2013-05-25 14:26:21

Svezia, altra notte di tensione: testimonianze di un corrispondente e una ricercatrice


Per la sesta notte consecutiva si sono verificati disordini a Husby, un quartiere di Stoccolma abitato soprattutto da immigrati. Diverse automobili sono state date alle fiamme, ma i disordini sono stati meno gravi delle notti precedenti, tuttavia si sono estesi ad altre città, tra cui Uppsala. Il servizio di Benedetta Capelli:RealAudioMP3

Sesta notte di disordini con veicoli in fiamme in diversi quartieri di Stoccolma, ma l’impiego di agenti, provenienti da Goteborg e da Malmoe ha fatto sì che quella passata sia stata una notte meno carica di tensione. Nel centro della Svezia, a Orebro, un gruppo di giovani ha invece dato fuoco ad alcune auto, mentre non lontano da Stoccolma è stato incendiato un edificio disabitato. Tutto è iniziato lo scorso 13 maggio, dopo l’uccisione di un uomo armato di coltello da parte della polizia: l'episodio ha scatenato reazioni forti con incendi, saccheggi, atti di sciacallaggio, tanto da spingere le Ambasciate di Gran Bretagna e Stati Uniti a invitare i propri connazionali a tenersi lontani da alcuni quartieri.
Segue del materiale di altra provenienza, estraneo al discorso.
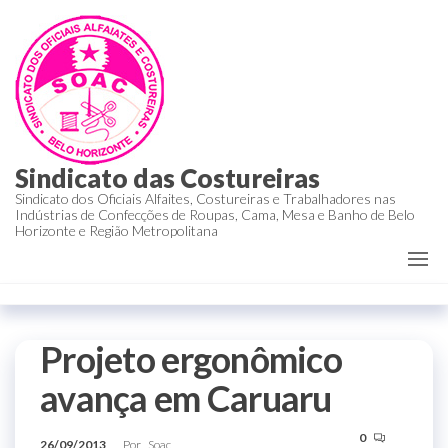
Sindicato das Costureiras
Sindicato dos Oficiais Alfaites, Costureiras e Trabalhadores nas
Indústrias de Confecções de Roupas, Cama, Mesa e Banho de Belo
Horizonte e Região Metropolitana
Projeto ergonômico
avança em Caruaru
0
26/09/2013
Por
Soac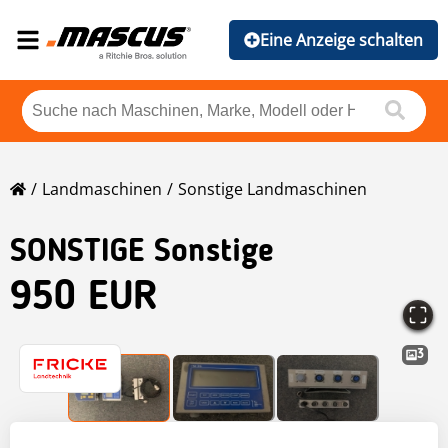
Eine Anzeige schalten
Landmaschinen
Sonstige Landmaschinen
SONSTIGE Sonstige
950 EUR
3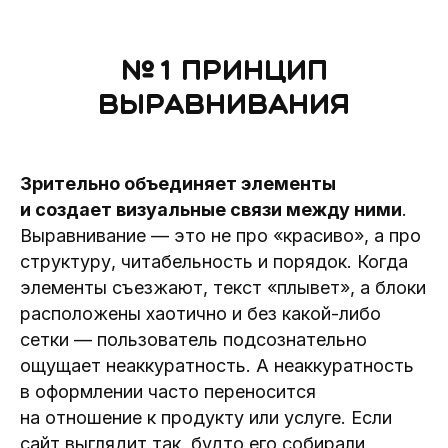
№ 1 Принцип
выравнивания
Зрительно объединяет элементы
и создает визуальные связи между ними
.
Выравнивание — это не про «красиво», а про
структуру, читабельность и порядок. Когда
элементы съезжают, текст «плывет», а блоки
расположены хаотично и без какой-либо
сетки — пользователь подсознательно
ощущает неаккуратность. А неаккуратность
в оформлении часто переносится
на отношение к продукту или услуге. Если
сайт выглядит так, будто его собирали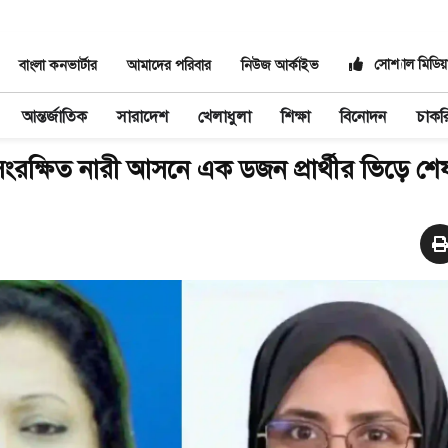
সোশ্যাল মিডিয়
বাংলা কনভার্টার
আমাদের পরিবার
নিউজ আর্কাইভ
আন্তর্জাতিক
সারাদেশ
খেলাধুলা
শিক্ষা
বিনোদন
চাকর
ংরক্ষিত নারী আসনে এক ডজন প্রার্থীর ভিড়ে শে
Le violenze di questi giorni hanno suscitato molta curiosità all’estero, diversa la reazione all’interno dell’opinione pubblica svedese. Ma per i fatti di Stoccolma è difficile dare un’unica lettura. Ake Malm, corrispondente in Italia del quotidano “Aftonbladet”:

“La situazione è molto complessa ed è molto difficile fare generalizzazioni. Non c’è dubbio che in Svezia negli ultimi anni ci siano stati fenomeni molto frequenti di razzismo. Abbiamo al potere un partito chiaramente xenofobo, arrivato a essere il terzo più grande partito del Paese e questo è estremamente preoccupante”.
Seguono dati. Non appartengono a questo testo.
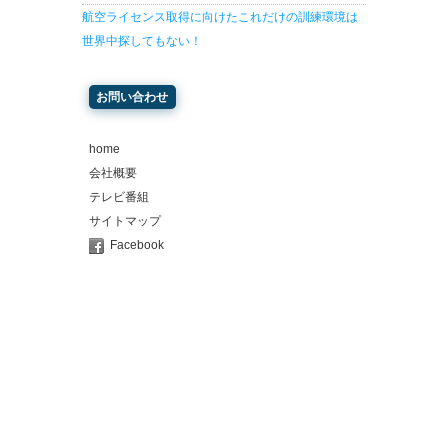
航空ライセンス取得に向けたこれだけの訓練環境は
世界中探してもない！
お問い合わせ
home
会社概要
テレビ番組
サイトマップ
Facebook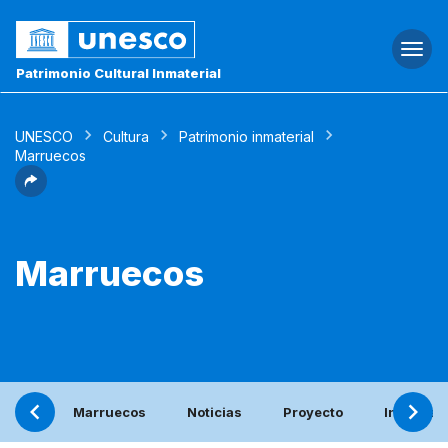
Togg
navi
Patrimonio Cultural Inmaterial
UNESCO
Cultura
Patrimonio inmaterial
Marruecos
Marruecos
Marruecos
Noticias
Proyecto
Informe p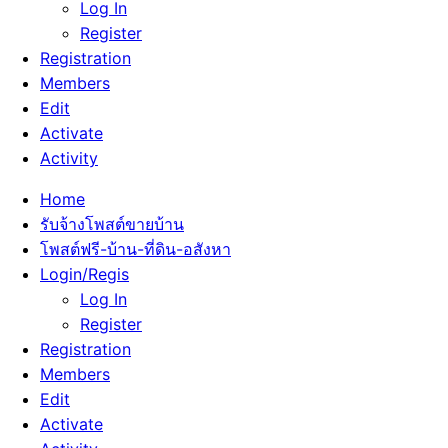
Log In
Register
Registration
Members
Edit
Activate
Activity
Home
รับจ้างโพสต์ขายบ้าน
โพสต์ฟรี-บ้าน-ที่ดิน-อสังหา
Login/Regis
Log In
Register
Registration
Members
Edit
Activate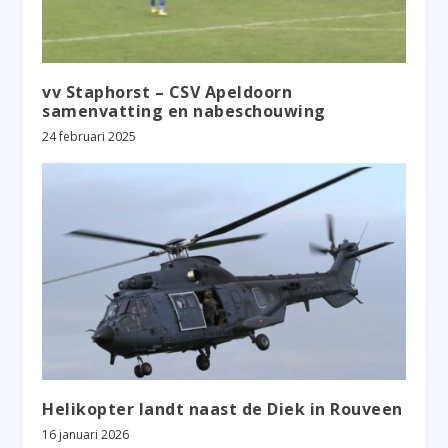
vv Staphorst – CSV Apeldoorn
samenvatting en nabeschouwing
24 februari 2025
Helikopter landt naast de Diek in Rouveen
16 januari 2026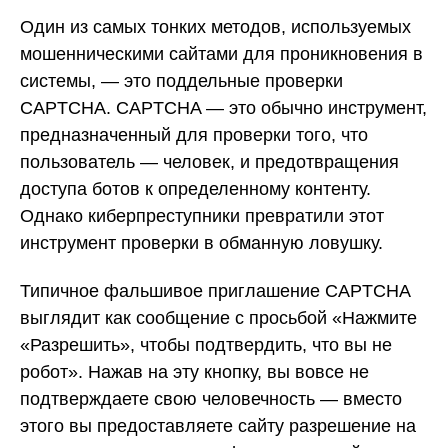
Один из самых тонких методов, используемых
мошенническими сайтами для проникновения в
системы, — это поддельные проверки
CAPTCHA. CAPTCHA — это обычно инструмент,
предназначенный для проверки того, что
пользователь — человек, и предотвращения
доступа ботов к определенному контенту.
Однако киберпреступники превратили этот
инструмент проверки в обманную ловушку.
Типичное фальшивое приглашение CAPTCHA
выглядит как сообщение с просьбой «Нажмите
«Разрешить», чтобы подтвердить, что вы не
робот». Нажав на эту кнопку, вы вовсе не
подтверждаете свою человечность — вместо
этого вы предоставляете сайту разрешение на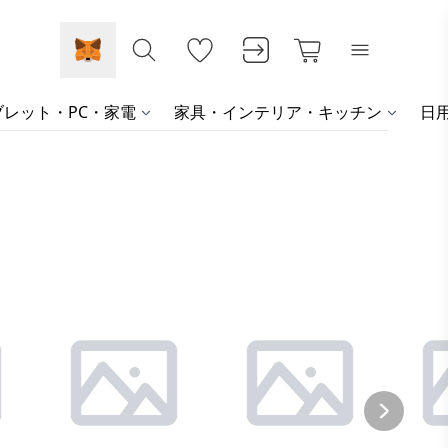
レット・PC・家電
家具・インテリア・キッチン
日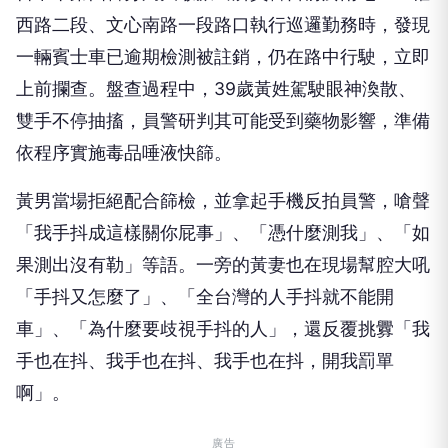
西路二段、文心南路一段路口執行巡邏勤務時，發現
一輛賓士車已逾期檢測被註銷，仍在路中行駛，立即
上前攔查。盤查過程中，39歲黃姓駕駛眼神渙散、
雙手不停抽搐，員警研判其可能受到藥物影響，準備
依程序實施毒品唾液快篩。
黃男當場拒絕配合篩檢，並拿起手機反拍員警，嗆聲
「我手抖成這樣關你屁事」、「憑什麼測我」、「如
果測出沒有勒」等語。一旁的黃妻也在現場幫腔大吼
「手抖又怎麼了」、「全台灣的人手抖就不能開
車」、「為什麼要歧視手抖的人」，還反覆挑釁「我
手也在抖、我手也在抖、我手也在抖，開我罰單
啊」。
廣告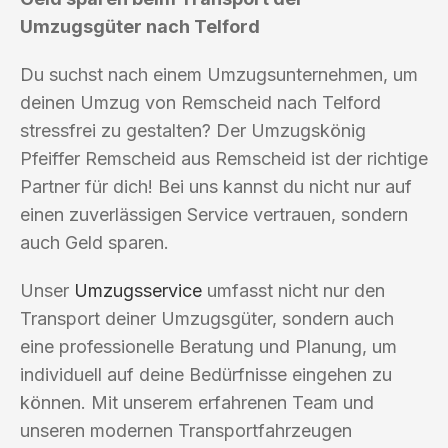
Umzugsgüter nach Telford
Du suchst nach einem Umzugsunternehmen, um
deinen Umzug von Remscheid nach Telford
stressfrei zu gestalten? Der Umzugskönig
Pfeiffer Remscheid aus Remscheid ist der richtige
Partner für dich! Bei uns kannst du nicht nur auf
einen zuverlässigen Service vertrauen, sondern
auch Geld sparen.
Unser
Umzugsservice
umfasst nicht nur den
Transport deiner Umzugsgüter, sondern auch
eine professionelle Beratung und Planung, um
individuell auf deine Bedürfnisse eingehen zu
können. Mit unserem erfahrenen Team und
unseren modernen Transportfahrzeugen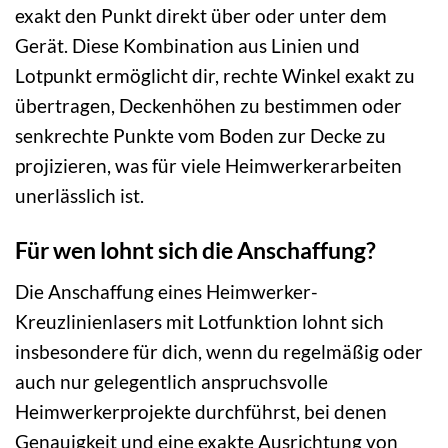
exakt den Punkt direkt über oder unter dem
Gerät. Diese Kombination aus Linien und
Lotpunkt ermöglicht dir, rechte Winkel exakt zu
übertragen, Deckenhöhen zu bestimmen oder
senkrechte Punkte vom Boden zur Decke zu
projizieren, was für viele Heimwerkerarbeiten
unerlässlich ist.
Für wen lohnt sich die Anschaffung?
Die Anschaffung eines Heimwerker-
Kreuzlinienlasers mit Lotfunktion lohnt sich
insbesondere für dich, wenn du regelmäßig oder
auch nur gelegentlich anspruchsvolle
Heimwerkerprojekte durchführst, bei denen
Genauigkeit und eine exakte Ausrichtung von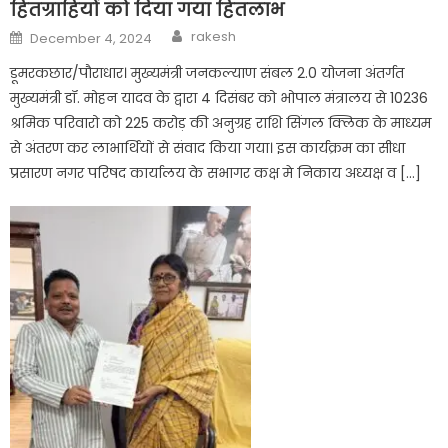
हितग्राहियों को दिया गया हितलाभ
Author
Posted
rakesh
December 4, 2024
on
डूमरकछार/पौराधार। मुख्यमंत्री जनकल्याण संबल 2.0 योजना अंतर्गत
मुख्यमंत्री डॉ. मोहन यादव के द्वारा 4 दिसंबर को भोपाल मंत्रालय से 10236
श्रमिक परिवारो को 225 करोड़ की अनुग्रह राशि सिंगल क्लिक के माध्यम
से अंतरण कर लाभार्थियों से संवाद किया गया। इस कार्यक्रम का सीधा
प्रसारण नगर परिषद कार्यालय के सभागर कक्ष मे निकाय अध्यक्ष व […]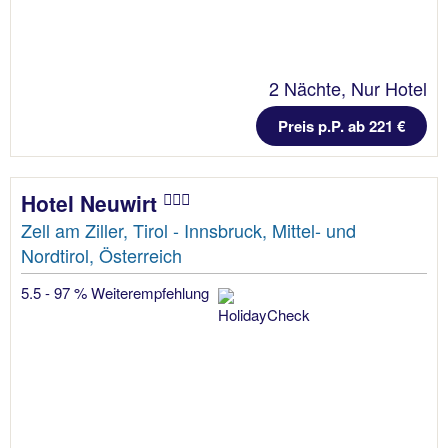
2 Nächte, Nur Hotel
Preis p.P. ab 221 €
Hotel Neuwirt
Zell am Ziller, Tirol - Innsbruck, Mittel- und
Nordtirol, Österreich
5.5 - 97 % Weiterempfehlung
“Non c’è una valenza razziale in questi disordini”, aggiunge Marta Paterniti, ricercatrice del “Karolinska Institut” di Stoccolma, uno dei più importanti Centri di ricerca al mondo, da anni nel Paese scandinavo. C’è da aggiungere che la società svedese è cambiata molto negli ultimi dieci anni, a causa anche di alcune riforme attuate come quella della scuola:

“Negli ultimi anni, ha visto mancare molto la disciplina, c’è molta poca disciplina. C’è l’attitudine, da una parte, di rispettare le idee del bambino e a volte è come se i maestri diventassero passivi o addirittura vittime dei voleri dei bambini. Secondo me, questa cosa sta scappando di mano e messa in un contesto di segregazione crea dei problemi. Quando dalla scuola non arrivano modelli educativi forti, le famiglie di immigrati, che hanno già tutti i disagi del caso, vivono ancora di più questo disagio dei figli”.
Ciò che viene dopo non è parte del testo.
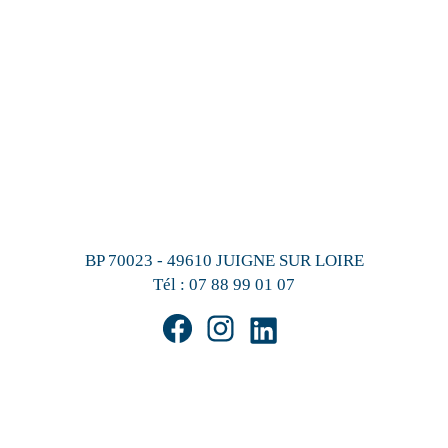
BP 70023 - 49610 JUIGNE SUR LOIRE
Tél :
07 88 99 01 07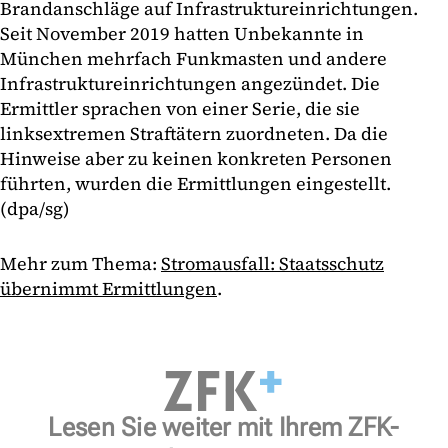
Brandanschläge auf Infrastruktureinrichtungen.
Seit November 2019 hatten Unbekannte in
München mehrfach Funkmasten und andere
Infrastruktureinrichtungen angezündet. Die
Ermittler sprachen von einer Serie, die sie
linksextremen Straftätern zuordneten. Da die
Hinweise aber zu keinen konkreten Personen
führten, wurden die Ermittlungen eingestellt.
(dpa/sg)
Mehr zum Thema:
Stromausfall: Staatsschutz
übernimmt Ermittlungen
.
Lesen Sie weiter mit Ihrem ZFK-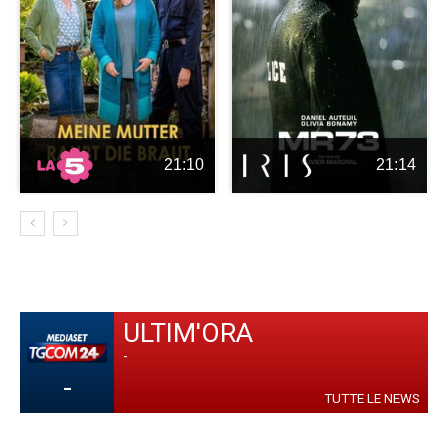
21:10
21:14
ULTIM'ORA
-
-
TUTTE LE NEWS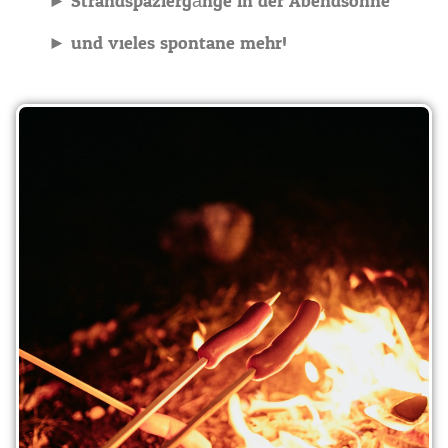
► Strandspaziergänge in der Abendsonne
► und vieles spontane mehr!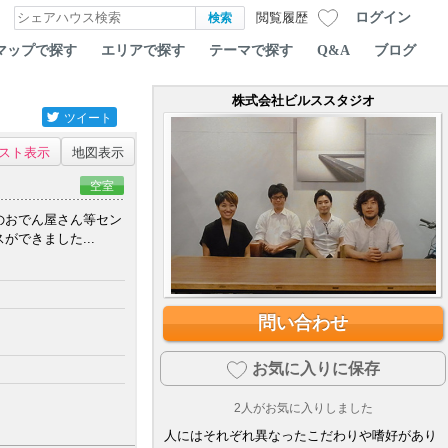
ログイン
閲覧履歴
マップで探す
エリアで探す
テーマで探す
Q&A
ブログ
株式会社ビルススタジオ
ツイート
スト表示
地図表示
空室
のおでん屋さん等セン
できました...
問い合わせ
お気に入りに保存
2
人がお気に入りしました
人にはそれぞれ異なったこだわりや嗜好があり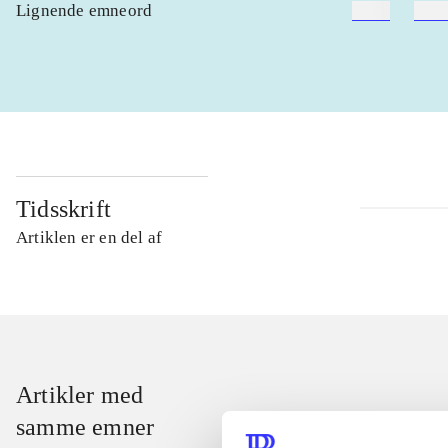
Lignende emneord
heste
børn
Tidsskrift
Artiklen er en del af
Artikler med
samme emner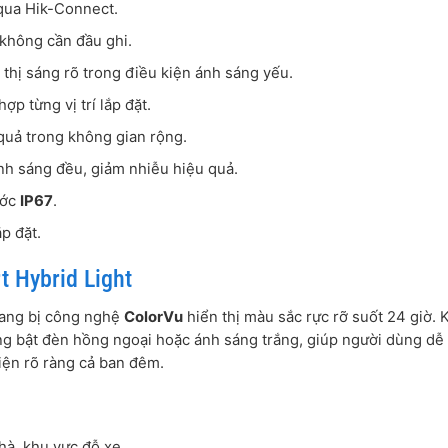
ua Hik-Connect.
 không cần đầu ghi.
 thị sáng rõ trong điều kiện ánh sáng yếu.
ợp từng vị trí lắp đặt.
quả trong không gian rộng.
nh sáng đều, giảm nhiễu hiệu quả.
ước
IP67
.
ắp đặt.
 Hybrid Light
ang bị công nghệ
ColorVu
hiển thị màu sắc rực rỡ suốt 24 giờ. 
g bật đèn hồng ngoại hoặc ánh sáng trắng, giúp người dùng dễ
iện rõ ràng cả ban đêm.
nhà, khu vực đỗ xe.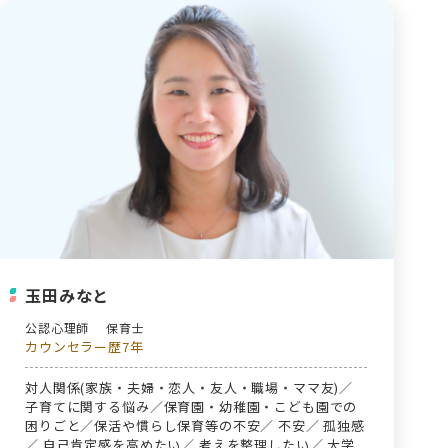
玉田みなと
公認心理師
保育士
カウンセラー歴7年
対人関係(家族・夫婦・恋人・友人・職場・ママ友)／
子育てに関する悩み／保育園・幼稚園・こども園での
困りごと／保活や慣らし保育等の不安／ 不安／ 孤独感
／ 自己肯定感を高めたい／ 考えを整理したい／ 大学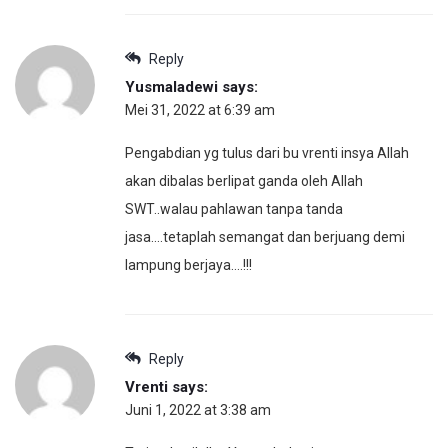
Reply
Yusmaladewi
says:
Mei 31, 2022 at 6:39 am
Pengabdian yg tulus dari bu vrenti insya Allah
akan dibalas berlipat ganda oleh Allah
SWT..walau pahlawan tanpa tanda
jasa….tetaplah semangat dan berjuang demi
lampung berjaya….!!!
Reply
Vrenti
says:
Juni 1, 2022 at 3:38 am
Sembra in crisi il modello di accoglienza svedese che - se da un lato ha portato nel Paese una presenza di immigrati pari al 15% e con 44 mila richieste di asilo solo lo scorso anno - dall’altro ha visto crescere negli stessi immigrati, relegati in periferia, un forte senso di emarginazione rispetto alla società svedese. Ancora Marta Paterniti:

“Lavoro al 'Karolinska Institut' e sono un’immigrata privilegiata. Io, però, come l’immigrato di Husby, che è il quartiere da cui è partito tutto, abbiamo gli stessi benefici sociali dallo Stato svedese. La società svedese è molto chiusa e, secondo me, non c’è ancora la cultura di vedere nella persona diversa, quindi nell’immigrato, una ricchezza”.

Dunque, pari diritti per tutti ma rischio di omologazione: è un po’ questo il cuore del problema accanto ad altri fattori sociali, come il taglio di sussidi di disoccupazione e la crescente disoccupazione dei lavoratori non qualificati. Ma la Svezia non è un Paese in crisi economica. Il giornalista Ake Malm:

“L’economia ha tenuto in un momento in cui il resto dell’Europa si trovava in una grande crisi, in deficit di bilancio e nel debito pubblico. La Svezia ha un debito pubblico del 34% e non è questo il problema. Fino a quest’anno abbiamo, avuto l’aumento del pil di oltre il 2% e adesso siamo all’1, 5%. E’ diminuito, ma non si può parlare di grave crisi. La crisi invece sta nel cambiamento del mercato del lavoro. Molte di quelle fabbriche che una volta richiedevano gente senza grande preparazione, non ci sono più perché sono state spostate in Asia. Chi arriva senza una specifica preparazione, quindi, trova difficilmente lavoro. Senza una preparazione, si hanno grandissime difficoltà anche nell’integrarsi”.